Parallel Distributed Processing has come to be synonymous with Connectionism, but Parallel Processing and Distributed Processing go back well beyond the coining of either term. All vision systems, whether symbolically motivated or connectionist, must examine relationships between the pixels in a region in order to extract features. They perform systolic algorithms to extract outlines. They look for relationships between different regions to track movement or make comparisons. They are increasingly being implemented on parallel systems in which the goal of one processor per pixel is the ideal being approached. Weather simulation is another such area, or wind-tunnel and aerodynamic simulation.
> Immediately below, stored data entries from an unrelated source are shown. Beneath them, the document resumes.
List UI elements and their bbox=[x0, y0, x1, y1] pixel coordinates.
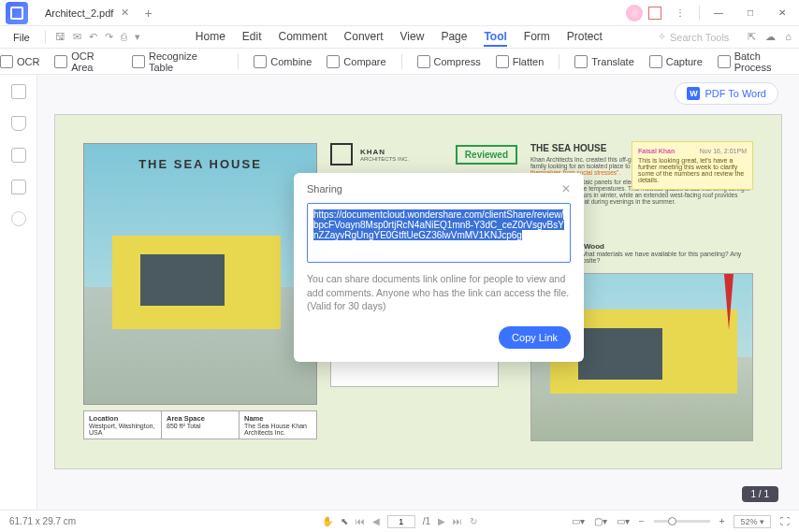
ocr-area-button[interactable]: OCR Area bbox=[54, 50, 117, 73]
reviewed-badge: Reviewed bbox=[456, 145, 517, 165]
tab-protect[interactable]: Protect bbox=[567, 28, 603, 47]
redo-icon[interactable]: ↷ bbox=[105, 31, 113, 43]
more-icon[interactable]: ▾ bbox=[135, 31, 140, 43]
tab-view[interactable]: View bbox=[400, 28, 425, 47]
rotate-icon[interactable]: ↻ bbox=[470, 516, 477, 526]
note-body: This is looking great, let's have a furt… bbox=[638, 157, 747, 183]
firm-name: KHAN bbox=[360, 148, 409, 156]
home-icon[interactable]: ⌂ bbox=[785, 31, 792, 43]
menubar: File 🖫 ✉ ↶ ↷ ⎙ ▾ Home Edit Comment Conve… bbox=[0, 26, 799, 49]
info-table: LocationWestport, Washington, USA Area S… bbox=[83, 410, 317, 439]
page-indicator-badge: 1 / 1 bbox=[742, 486, 778, 502]
search-sidebar-icon[interactable] bbox=[11, 211, 26, 226]
house-title: THE SEA HOUSE bbox=[84, 157, 316, 171]
compress-button[interactable]: Compress bbox=[417, 55, 481, 68]
compare-button[interactable]: Compare bbox=[327, 55, 385, 68]
prev-page-icon[interactable]: ◀ bbox=[372, 516, 380, 526]
pdf-to-word-button[interactable]: PDF To Word bbox=[675, 82, 778, 105]
sticky-note[interactable]: Faisal Khan Nov 16, 2:01PM This is looki… bbox=[632, 141, 753, 190]
first-page-icon[interactable]: ⏮ bbox=[356, 516, 365, 526]
dialog-close-icon[interactable]: ✕ bbox=[561, 182, 571, 195]
zoom-in-icon[interactable]: + bbox=[719, 516, 725, 526]
cloud-icon[interactable]: ☁ bbox=[765, 31, 776, 43]
add-tab-button[interactable]: + bbox=[144, 6, 152, 21]
statusbar: 61.71 x 29.7 cm ✋ ⬉ ⏮ ◀ /1 ▶ ⏭ ↻ ▭▾ ▢▾ ▭… bbox=[0, 510, 799, 532]
app-icon bbox=[6, 2, 28, 24]
dialog-title: Sharing bbox=[307, 183, 342, 194]
fullscreen-icon[interactable]: ⛶ bbox=[780, 516, 790, 526]
tab-page[interactable]: Page bbox=[441, 28, 467, 47]
document-canvas[interactable]: PDF To Word THE SEA HOUSE LocationWestpo… bbox=[37, 75, 799, 510]
tab-comment[interactable]: Comment bbox=[279, 28, 327, 47]
page-dimensions: 61.71 x 29.7 cm bbox=[9, 516, 76, 526]
tool-toolbar: OCR OCR Area Recognize Table Combine Com… bbox=[0, 49, 799, 75]
translate-button[interactable]: Translate bbox=[574, 55, 633, 68]
page-col-1: THE SEA HOUSE LocationWestport, Washingt… bbox=[83, 143, 317, 440]
bookmark-icon[interactable] bbox=[11, 116, 26, 131]
attachment-icon[interactable] bbox=[11, 180, 26, 194]
main-tabs: Home Edit Comment Convert View Page Tool… bbox=[196, 28, 603, 47]
zoom-slider[interactable] bbox=[654, 520, 710, 523]
magic-wand-icon: ✧ bbox=[658, 31, 666, 43]
recognize-table-button[interactable]: Recognize Table bbox=[132, 50, 223, 73]
firm-sub: ARCHITECTS INC. bbox=[360, 156, 409, 162]
tab-edit[interactable]: Edit bbox=[242, 28, 262, 47]
comment-panel-icon[interactable] bbox=[11, 148, 26, 163]
dialog-description: You can share documents link online for … bbox=[307, 272, 571, 313]
zoom-out-icon[interactable]: − bbox=[639, 516, 645, 526]
print-icon[interactable]: ✉ bbox=[73, 31, 81, 43]
hand-tool-icon[interactable]: ✋ bbox=[322, 516, 333, 526]
page-number-input[interactable] bbox=[387, 515, 415, 528]
tab-tool[interactable]: Tool bbox=[484, 28, 506, 47]
capture-button[interactable]: Capture bbox=[649, 55, 703, 68]
tab-title: Architect_2.pdf bbox=[45, 7, 113, 19]
next-page-icon[interactable]: ▶ bbox=[438, 516, 445, 526]
tab-convert[interactable]: Convert bbox=[344, 28, 384, 47]
tab-home[interactable]: Home bbox=[196, 28, 225, 47]
share-icon[interactable]: ⇱ bbox=[748, 31, 756, 43]
account-avatar[interactable] bbox=[626, 5, 643, 22]
thumbnails-icon[interactable] bbox=[11, 84, 26, 99]
share-url-field[interactable]: https://documentcloud.wondershare.com/cl… bbox=[307, 203, 571, 263]
view-mode-icon[interactable]: ▢▾ bbox=[594, 516, 607, 526]
sharing-dialog: Sharing ✕ https://documentcloud.wondersh… bbox=[294, 173, 584, 362]
print2-icon[interactable]: ⎙ bbox=[121, 31, 127, 43]
zoom-value[interactable]: 52% ▾ bbox=[734, 515, 771, 528]
document-tab[interactable]: Architect_2.pdf ✕ bbox=[36, 3, 138, 22]
minimize-button[interactable]: — bbox=[705, 4, 732, 22]
ocr-button[interactable]: OCR bbox=[0, 55, 39, 68]
file-menu[interactable]: File bbox=[7, 30, 36, 45]
reading-mode-icon[interactable]: ▭▾ bbox=[617, 516, 630, 526]
sidebar bbox=[0, 75, 37, 510]
share-url-text: https://documentcloud.wondershare.com/cl… bbox=[313, 209, 564, 240]
tab-form[interactable]: Form bbox=[524, 28, 550, 47]
maximize-button[interactable]: □ bbox=[737, 4, 763, 22]
undo-icon[interactable]: ↶ bbox=[89, 31, 97, 43]
combine-button[interactable]: Combine bbox=[254, 55, 312, 68]
copy-link-button[interactable]: Copy Link bbox=[499, 326, 571, 349]
search-placeholder: Search Tools bbox=[670, 32, 729, 43]
fit-width-icon[interactable]: ▭▾ bbox=[572, 516, 585, 526]
house-render-1: THE SEA HOUSE bbox=[83, 143, 317, 405]
close-tab-icon[interactable]: ✕ bbox=[121, 7, 129, 19]
search-tools[interactable]: ✧ Search Tools bbox=[658, 31, 729, 43]
last-page-icon[interactable]: ⏭ bbox=[453, 516, 462, 526]
close-window-button[interactable]: ✕ bbox=[769, 4, 795, 22]
note-user: Faisal Khan bbox=[638, 148, 675, 154]
titlebar: Architect_2.pdf ✕ + ⋮ — □ ✕ bbox=[0, 0, 799, 26]
firm-logo-icon bbox=[330, 143, 353, 165]
flatten-button[interactable]: Flatten bbox=[496, 55, 545, 68]
arrow-annotation-icon bbox=[724, 274, 734, 330]
page-total: /1 bbox=[423, 516, 430, 526]
notification-icon[interactable] bbox=[648, 7, 661, 20]
batch-process-button[interactable]: Batch Process bbox=[718, 50, 799, 73]
kebab-menu-icon[interactable]: ⋮ bbox=[667, 4, 693, 22]
note-time: Nov 16, 2:01PM bbox=[700, 148, 747, 154]
workspace: PDF To Word THE SEA HOUSE LocationWestpo… bbox=[0, 75, 799, 510]
select-tool-icon[interactable]: ⬉ bbox=[341, 516, 348, 526]
save-icon[interactable]: 🖫 bbox=[55, 31, 65, 43]
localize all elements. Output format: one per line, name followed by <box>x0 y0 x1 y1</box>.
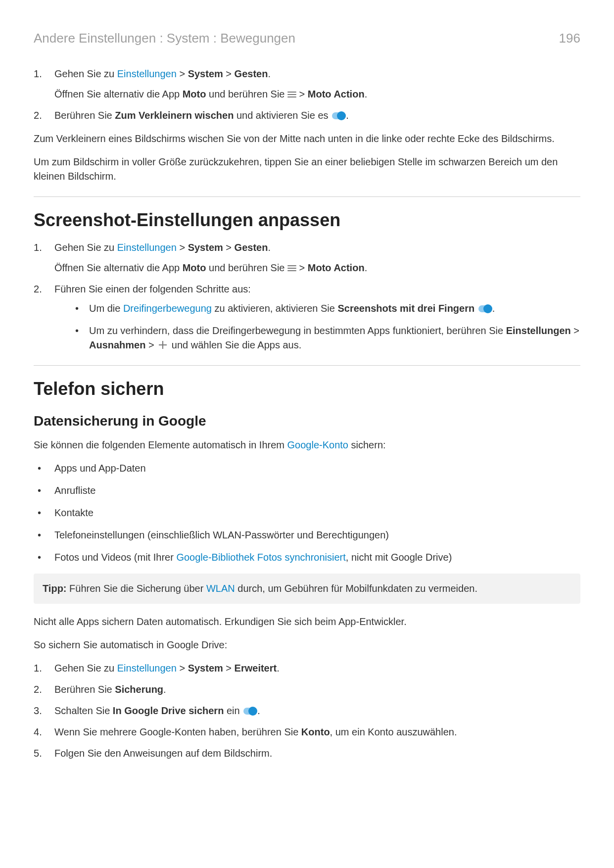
list-item: Führen Sie einen der folgenden Schritte … <box>34 282 580 352</box>
text: sichern: <box>348 439 386 450</box>
bold-text: Erweitert <box>235 663 277 674</box>
bold-text: Gesten <box>235 242 268 253</box>
bold-text: Ausnahmen <box>89 339 145 350</box>
text: . <box>277 663 280 674</box>
text: . <box>268 68 271 79</box>
text: Berühren Sie <box>54 110 115 121</box>
text: Berühren Sie <box>54 684 115 695</box>
backup-list: Apps und App-Daten Anrufliste Kontakte T… <box>34 461 580 565</box>
sub-bullets: Um die Dreifingerbewegung zu aktivieren,… <box>54 301 580 352</box>
text: Gehen Sie zu <box>54 242 117 253</box>
text: Gehen Sie zu <box>54 68 117 79</box>
google-account-link[interactable]: Google-Konto <box>287 439 348 450</box>
paragraph: Nicht alle Apps sichern Daten automatisc… <box>34 615 580 629</box>
toggle-on-icon <box>243 708 256 715</box>
list-item: Telefoneinstellungen (einschließlich WLA… <box>34 528 580 542</box>
text: und berühren Sie <box>206 89 287 99</box>
divider <box>34 365 580 366</box>
list-item: Fotos und Videos (mit Ihrer Google-Bibli… <box>34 550 580 565</box>
list-item: Gehen Sie zu Einstellungen > System > Er… <box>34 661 580 675</box>
list-item: Anrufliste <box>34 483 580 498</box>
bold-text: Moto <box>183 89 206 99</box>
text: , nicht mit Google Drive) <box>346 552 452 563</box>
tip-box: Tipp: Führen Sie die Sicherung über WLAN… <box>34 574 580 604</box>
sub-heading: Datensicherung in Google <box>34 413 580 429</box>
list-item: Um die Dreifingerbewegung zu aktivieren,… <box>54 301 580 316</box>
bold-text: System <box>188 663 223 674</box>
plus-icon <box>159 341 167 349</box>
text: Öffnen Sie alternativ die App <box>54 89 183 99</box>
text: > <box>177 68 188 79</box>
drive-steps: Gehen Sie zu Einstellungen > System > Er… <box>34 661 580 761</box>
list-item: Gehen Sie zu Einstellungen > System > Ge… <box>34 241 580 275</box>
text: Schalten Sie <box>54 705 113 716</box>
bold-text: System <box>188 68 223 79</box>
page-header: Andere Einstellungen : System : Bewegung… <box>34 31 580 46</box>
text: Um zu verhindern, dass die Dreifingerbew… <box>89 325 506 336</box>
text: > <box>223 68 235 79</box>
bold-text: Screenshots mit drei Fingern <box>337 303 474 314</box>
text: Um die <box>89 303 123 314</box>
settings-link[interactable]: Einstellungen <box>117 242 177 253</box>
sec1-steps: Gehen Sie zu Einstellungen > System > Ge… <box>34 241 580 352</box>
text: durch, um Gebühren für Mobilfunkdaten zu… <box>235 583 477 594</box>
text: ein <box>224 705 242 716</box>
three-finger-link[interactable]: Dreifingerbewegung <box>123 303 212 314</box>
sub-text: Öffnen Sie alternativ die App Moto und b… <box>54 87 580 101</box>
list-item: Gehen Sie zu Einstellungen > System > Ge… <box>34 67 580 101</box>
text: . <box>163 684 166 695</box>
settings-link[interactable]: Einstellungen <box>117 68 177 79</box>
list-item: Wenn Sie mehrere Google-Konten haben, be… <box>34 725 580 739</box>
bold-text: System <box>188 242 223 253</box>
bold-text: In Google Drive sichern <box>113 705 224 716</box>
text: > <box>571 325 579 336</box>
bold-text: Einstellungen <box>506 325 571 336</box>
text: Sie können die folgenden Elemente automa… <box>34 439 287 450</box>
list-item: Kontakte <box>34 506 580 520</box>
text: . <box>257 705 260 716</box>
list-item: Berühren Sie Zum Verkleinern wischen und… <box>34 108 580 123</box>
text: und wählen Sie die Apps aus. <box>169 339 301 350</box>
paragraph: Um zum Bildschirm in voller Größe zurück… <box>34 155 580 184</box>
bold-text: Zum Verkleinern wischen <box>115 110 234 121</box>
text: > <box>145 339 157 350</box>
text: , um ein Konto auszuwählen. <box>330 726 457 737</box>
text: Fotos und Videos (mit Ihrer <box>54 552 176 563</box>
page-number: 196 <box>559 31 580 46</box>
menu-icon <box>287 264 296 273</box>
text: > <box>177 663 188 674</box>
bold-text: Moto Action <box>308 262 365 273</box>
text: > <box>223 663 235 674</box>
breadcrumb: Andere Einstellungen : System : Bewegung… <box>34 31 295 46</box>
list-item: Um zu verhindern, dass die Dreifingerbew… <box>54 324 580 352</box>
text: > <box>296 89 308 99</box>
google-photos-link[interactable]: Google-Bibliothek Fotos synchronisiert <box>176 552 345 563</box>
tip-label: Tipp: <box>43 583 67 594</box>
paragraph: Zum Verkleinern eines Bildschirms wische… <box>34 132 580 146</box>
bold-text: Konto <box>301 726 330 737</box>
section-heading: Screenshot-Einstellungen anpassen <box>34 210 580 231</box>
text: . <box>492 303 495 314</box>
paragraph: So sichern Sie automatisch in Google Dri… <box>34 638 580 652</box>
bold-text: Sicherung <box>115 684 163 695</box>
menu-icon <box>287 90 296 99</box>
section-heading: Telefon sichern <box>34 379 580 399</box>
text: . <box>365 89 368 99</box>
intro-steps: Gehen Sie zu Einstellungen > System > Ge… <box>34 67 580 123</box>
toggle-on-icon <box>478 305 491 312</box>
text: . <box>346 110 349 121</box>
text: und aktivieren Sie es <box>234 110 331 121</box>
paragraph: Sie können die folgenden Elemente automa… <box>34 438 580 452</box>
text: . <box>365 262 368 273</box>
text: > <box>223 242 235 253</box>
wlan-link[interactable]: WLAN <box>206 583 235 594</box>
text: zu aktivieren, aktivieren Sie <box>212 303 338 314</box>
list-item: Schalten Sie In Google Drive sichern ein… <box>34 704 580 718</box>
text: Führen Sie einen der folgenden Schritte … <box>54 284 251 294</box>
list-item: Apps und App-Daten <box>34 461 580 476</box>
sub-text: Öffnen Sie alternativ die App Moto und b… <box>54 261 580 275</box>
settings-link[interactable]: Einstellungen <box>117 663 177 674</box>
bold-text: Gesten <box>235 68 268 79</box>
text: > <box>177 242 188 253</box>
toggle-on-icon <box>332 112 345 119</box>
Statistical techniques are also proving surprisingly effective in relation to Natural Language, Speech Recognition and Machine Translation (see [Powe92c]). These techniques seek out correlations in a way which is very similar to the correlating effect in neural nets. A lattice of possible choices for individual words may admit a multitude of possible parses, which are evaluated in parallel.
Harnad mentions parallelism, real parallelism, as one aspect of connectionism which has been proposed as a candidate to explain the expectation that connectionism will succeed in cognition whereas symbolism must fail.
I would rather point the finger at the distributional aspects, and the logical parallelism which I will call concurrency, as it is of no account whether it implemented with real or simulated parallelism. The real neural networks which do our computation for us implement distributed concurrent processing with real parallelism. But concurrency and distributed processing are being investigated in the context of symbolic processing too. I have been working with Concurrent Logic Programming Systems (one based on a connection graph theorem prover) and have implemented both connectionist and conventional programs for machine learning of natural language in this context [Powe88,89].
If there are multiple interactive tasks to perform which are naturally concurrent, that is necessarily overlap, then parallelism, real or simulated, is absolutely necessary to meet the specifications. Of course such parallel simulation capability is built into every timesharing operating system or envirnonment (like UNIX, or Windows, or X-Windows). Moreover it is becoming a standard part of conventional languages (e.g. it was designed into the languages SIMULA and ADA, and is possible in most modern PROLOGs). Furthermore, there is virtually no computing environment today that doesn't allow or require peripheral processing to occur in parallel with central processing: that is, the peripherals interrupt the current process with a priority dictated by their speed and the urgency with which they need to be serviced (e.g. even PC's and Macintoshes have this sort of concurrency as standard).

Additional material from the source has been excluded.